I worked on a C++ trading app in the past and our approach was "services" (actors) talking via message passing. Basically a bunch of long-lived threads, each with a queue (nowadays that could be something like boost::lockfree::queue ), running an event loop. Message passing worked by getting a pointer to the target service's queue via a service registry (singleton initialized at startup, you could also keep a copy per service though), then pushing a message to it. If you needed to do something with the result, then that would come back via another message sent via the same system.
It does mean if there's back-and-forth between services the code would be harder to follow as you'd have to read through a few event handlers to get the whole flow, but with well-designed service boundaries it worked quite well. I don't think futures would have been useful in our context as blocking any service for an extended time would have been very bad.
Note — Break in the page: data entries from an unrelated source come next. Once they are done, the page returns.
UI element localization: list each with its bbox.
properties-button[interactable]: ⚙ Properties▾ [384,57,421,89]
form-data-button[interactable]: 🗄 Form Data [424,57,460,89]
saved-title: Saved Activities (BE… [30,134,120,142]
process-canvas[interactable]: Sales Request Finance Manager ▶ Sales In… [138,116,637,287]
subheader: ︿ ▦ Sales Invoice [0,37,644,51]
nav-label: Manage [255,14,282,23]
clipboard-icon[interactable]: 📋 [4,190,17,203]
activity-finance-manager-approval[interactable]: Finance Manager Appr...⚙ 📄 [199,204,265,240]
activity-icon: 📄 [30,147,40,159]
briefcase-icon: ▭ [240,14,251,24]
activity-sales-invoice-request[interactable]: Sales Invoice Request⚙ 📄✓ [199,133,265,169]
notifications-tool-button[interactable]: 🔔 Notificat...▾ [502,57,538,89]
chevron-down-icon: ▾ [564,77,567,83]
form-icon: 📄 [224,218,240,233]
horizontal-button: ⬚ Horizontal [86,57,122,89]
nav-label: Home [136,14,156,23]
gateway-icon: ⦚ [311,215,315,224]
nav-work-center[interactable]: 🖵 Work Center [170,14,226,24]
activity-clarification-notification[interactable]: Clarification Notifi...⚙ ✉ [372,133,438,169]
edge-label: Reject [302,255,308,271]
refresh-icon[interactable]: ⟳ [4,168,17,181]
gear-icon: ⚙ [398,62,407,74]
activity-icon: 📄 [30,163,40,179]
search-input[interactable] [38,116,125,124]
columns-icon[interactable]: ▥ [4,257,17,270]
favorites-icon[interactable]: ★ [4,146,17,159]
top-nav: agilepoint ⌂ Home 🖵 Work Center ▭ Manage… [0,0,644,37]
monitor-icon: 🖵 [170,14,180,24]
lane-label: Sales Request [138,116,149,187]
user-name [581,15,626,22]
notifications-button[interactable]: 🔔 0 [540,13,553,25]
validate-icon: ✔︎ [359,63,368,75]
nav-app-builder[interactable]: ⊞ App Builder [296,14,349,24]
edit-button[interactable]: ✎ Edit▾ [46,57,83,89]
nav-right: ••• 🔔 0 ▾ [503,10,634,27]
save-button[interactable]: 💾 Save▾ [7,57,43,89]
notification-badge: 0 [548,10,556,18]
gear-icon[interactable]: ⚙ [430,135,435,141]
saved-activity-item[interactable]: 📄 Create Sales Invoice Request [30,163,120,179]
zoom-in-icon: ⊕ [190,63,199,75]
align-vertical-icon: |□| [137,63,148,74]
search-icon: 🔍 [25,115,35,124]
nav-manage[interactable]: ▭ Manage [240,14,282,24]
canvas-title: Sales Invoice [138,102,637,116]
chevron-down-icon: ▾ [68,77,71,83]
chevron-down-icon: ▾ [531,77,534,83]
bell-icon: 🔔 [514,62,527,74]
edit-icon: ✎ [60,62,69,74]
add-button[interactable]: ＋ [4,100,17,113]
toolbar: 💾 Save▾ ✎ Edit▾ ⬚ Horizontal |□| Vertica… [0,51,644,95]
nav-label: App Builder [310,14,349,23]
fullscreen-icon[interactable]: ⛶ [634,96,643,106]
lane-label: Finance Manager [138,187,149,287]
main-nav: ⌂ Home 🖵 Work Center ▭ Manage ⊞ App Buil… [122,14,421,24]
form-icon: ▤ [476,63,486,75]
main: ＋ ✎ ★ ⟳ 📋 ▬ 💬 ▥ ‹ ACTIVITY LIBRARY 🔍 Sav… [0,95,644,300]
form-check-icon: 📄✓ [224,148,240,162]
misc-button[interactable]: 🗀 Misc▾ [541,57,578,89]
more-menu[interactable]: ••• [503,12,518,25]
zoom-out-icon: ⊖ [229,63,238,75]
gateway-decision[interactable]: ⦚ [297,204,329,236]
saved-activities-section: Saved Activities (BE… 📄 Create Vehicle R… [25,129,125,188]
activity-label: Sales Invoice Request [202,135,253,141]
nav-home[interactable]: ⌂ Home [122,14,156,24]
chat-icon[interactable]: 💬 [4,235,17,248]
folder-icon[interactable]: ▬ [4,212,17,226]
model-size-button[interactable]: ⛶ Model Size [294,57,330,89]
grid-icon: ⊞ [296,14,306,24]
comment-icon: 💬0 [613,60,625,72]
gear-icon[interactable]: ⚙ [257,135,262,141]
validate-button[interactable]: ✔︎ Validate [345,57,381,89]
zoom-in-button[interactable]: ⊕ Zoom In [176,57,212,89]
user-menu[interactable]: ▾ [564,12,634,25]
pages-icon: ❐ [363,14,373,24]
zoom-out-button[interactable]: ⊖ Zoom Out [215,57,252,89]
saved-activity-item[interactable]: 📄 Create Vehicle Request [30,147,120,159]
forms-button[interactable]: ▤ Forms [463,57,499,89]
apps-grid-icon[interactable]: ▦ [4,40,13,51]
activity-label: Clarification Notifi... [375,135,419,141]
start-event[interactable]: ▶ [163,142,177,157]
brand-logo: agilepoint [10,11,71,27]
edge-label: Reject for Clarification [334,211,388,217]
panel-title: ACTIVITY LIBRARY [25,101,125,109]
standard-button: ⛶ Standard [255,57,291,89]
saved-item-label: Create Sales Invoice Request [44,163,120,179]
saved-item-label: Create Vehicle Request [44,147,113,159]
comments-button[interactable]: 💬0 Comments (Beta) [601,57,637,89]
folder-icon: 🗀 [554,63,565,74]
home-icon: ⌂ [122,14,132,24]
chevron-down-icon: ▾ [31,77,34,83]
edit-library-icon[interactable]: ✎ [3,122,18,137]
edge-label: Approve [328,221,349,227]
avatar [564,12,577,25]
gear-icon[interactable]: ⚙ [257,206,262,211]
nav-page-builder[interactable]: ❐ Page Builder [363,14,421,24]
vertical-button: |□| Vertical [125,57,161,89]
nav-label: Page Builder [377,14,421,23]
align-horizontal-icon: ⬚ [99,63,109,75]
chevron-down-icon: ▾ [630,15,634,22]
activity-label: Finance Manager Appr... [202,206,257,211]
 If you don't want boost, you can wrap std::queue yourself, this is a simple example where you can replace the boost mutex etc. with std ones: https://www.justsoftwaresolutions.co.uk/threading/implementi...
Futures are somewhat useful if you spawn off a thread to do a single task and wait for it to finish, however, on many platforms, the thread creation overhead is high enough that you don't want to do that, you want to have existing worker threads being given work to do.
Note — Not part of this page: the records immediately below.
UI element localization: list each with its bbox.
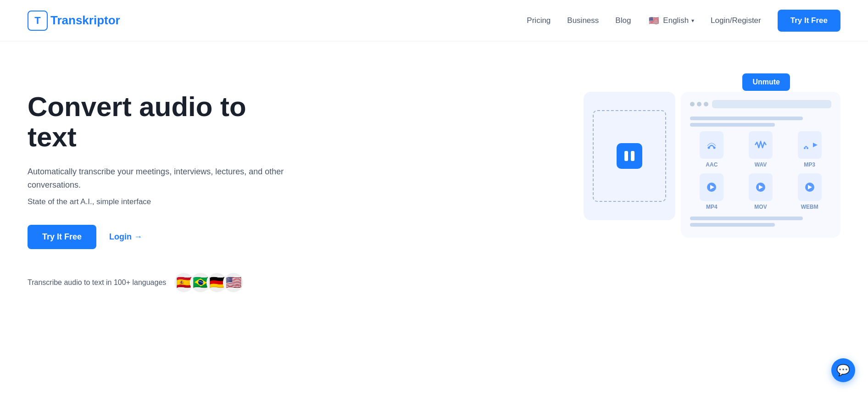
language-selector[interactable]: 🇺🇸 English ▾ — [647, 14, 694, 27]
mp4-play-icon — [707, 183, 716, 192]
languages-text: Transcribe audio to text in 100+ languag… — [28, 278, 166, 287]
illustration-wrap: AAC WAV — [584, 92, 840, 238]
text-lines — [690, 117, 831, 127]
navbar: T Transkriptor Pricing Business Blog 🇺🇸 … — [0, 0, 868, 41]
svg-point-1 — [713, 147, 716, 149]
pause-bar-left — [624, 151, 628, 161]
us-flag: 🇺🇸 — [647, 14, 660, 27]
file-item-webm: WEBM — [788, 173, 831, 210]
bottom-text-lines — [690, 217, 831, 227]
hero-title: Convert audio to text — [28, 92, 294, 152]
login-register-link[interactable]: Login/Register — [711, 16, 761, 25]
svg-point-2 — [804, 147, 806, 149]
webm-play-icon — [805, 183, 814, 192]
svg-point-3 — [807, 147, 808, 149]
text-line-2 — [690, 123, 775, 127]
hero-description: Automatically transcribe your meetings, … — [28, 165, 294, 192]
nav-links: Pricing Business Blog 🇺🇸 English ▾ Login… — [527, 10, 840, 32]
nav-blog[interactable]: Blog — [615, 16, 631, 25]
file-item-wav: WAV — [739, 131, 783, 168]
webm-label: WEBM — [801, 204, 818, 210]
file-item-aac: AAC — [690, 131, 734, 168]
mp4-icon — [700, 173, 723, 201]
hero-illustration: Unmute — [584, 78, 840, 238]
mov-label: MOV — [754, 204, 767, 210]
text-line-4 — [690, 223, 775, 227]
chevron-down-icon: ▾ — [691, 17, 694, 24]
browser-dot-2 — [697, 102, 701, 106]
browser-dots — [690, 102, 708, 106]
mov-play-icon — [756, 183, 765, 192]
svg-marker-4 — [813, 143, 818, 147]
nav-pricing[interactable]: Pricing — [527, 16, 551, 25]
chat-bubble-button[interactable]: 💬 — [831, 358, 855, 382]
flags-stack: 🇪🇸 🇧🇷 🇩🇪 🇺🇸 — [173, 272, 244, 293]
browser-search-bar — [712, 100, 831, 108]
dashed-upload-box — [593, 110, 666, 202]
languages-row: Transcribe audio to text in 100+ languag… — [28, 272, 294, 293]
flag-american: 🇺🇸 — [223, 272, 244, 293]
browser-dot-1 — [690, 102, 695, 106]
play-triangle-webm — [808, 185, 812, 189]
audio-panel — [584, 92, 675, 220]
mp3-icon — [798, 131, 822, 159]
wav-label: WAV — [755, 161, 767, 168]
mp4-label: MP4 — [706, 204, 718, 210]
hero-buttons: Try It Free Login → — [28, 225, 294, 249]
browser-bar — [690, 100, 831, 108]
pause-bar-right — [631, 151, 634, 161]
logo-text: Transkriptor — [50, 13, 120, 28]
mov-icon — [749, 173, 773, 201]
mp3-label: MP3 — [804, 161, 815, 168]
file-type-grid: AAC WAV — [690, 131, 831, 210]
svg-point-0 — [708, 147, 710, 149]
wav-icon — [749, 131, 773, 159]
logo-link[interactable]: T Transkriptor — [28, 11, 120, 31]
hero-try-it-free-button[interactable]: Try It Free — [28, 225, 96, 249]
files-panel: AAC WAV — [681, 92, 840, 238]
nav-try-it-free-button[interactable]: Try It Free — [778, 10, 840, 32]
language-label: English — [663, 16, 689, 25]
hero-left: Convert audio to text Automatically tran… — [28, 78, 294, 293]
hero-section: Convert audio to text Automatically tran… — [0, 41, 868, 321]
text-line-1 — [690, 117, 803, 120]
file-item-mov: MOV — [739, 173, 783, 210]
file-item-mp3: MP3 — [788, 131, 831, 168]
browser-dot-3 — [704, 102, 708, 106]
play-triangle-mov — [759, 185, 763, 189]
file-item-mp4: MP4 — [690, 173, 734, 210]
aac-icon — [700, 131, 723, 159]
pause-button[interactable] — [617, 143, 642, 169]
webm-icon — [798, 173, 822, 201]
logo-icon: T — [28, 11, 48, 31]
play-triangle-mp4 — [710, 185, 714, 189]
nav-business[interactable]: Business — [567, 16, 599, 25]
chat-icon: 💬 — [836, 364, 850, 377]
hero-login-link[interactable]: Login → — [109, 232, 142, 242]
hero-subtext: State of the art A.I., simple interface — [28, 197, 294, 206]
aac-label: AAC — [706, 161, 718, 168]
unmute-button[interactable]: Unmute — [742, 73, 790, 91]
text-line-3 — [690, 217, 803, 220]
Once again, this is something Go does really well. Go routines are almost free, so you can use them with a futures model very easily.
The advantages of this data structure over a linked list queue are as follows:
* Faster; only requires a single Compare-And-Swap instruction of sizeof(void *) instead of several double-Compare-And-Swap instructions.
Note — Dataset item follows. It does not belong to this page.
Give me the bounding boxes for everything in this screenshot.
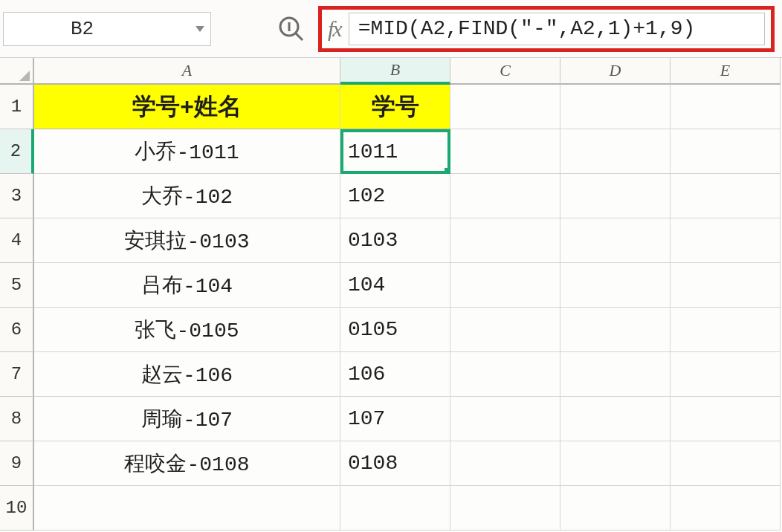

* Simpler than a full lockless queue.
* Adapted to bulk enqueue/dequeue operations. As pointers are stored in a table, a dequeue of several objects will not produce as many cache misses as in a linked queue. Also, a bulk dequeue of many objects does not cost more than a dequeue of a simple object.
* Size is fixed
* Having many rings costs more in terms of memory than a linked list queue. An empty ring contains at least N pointers.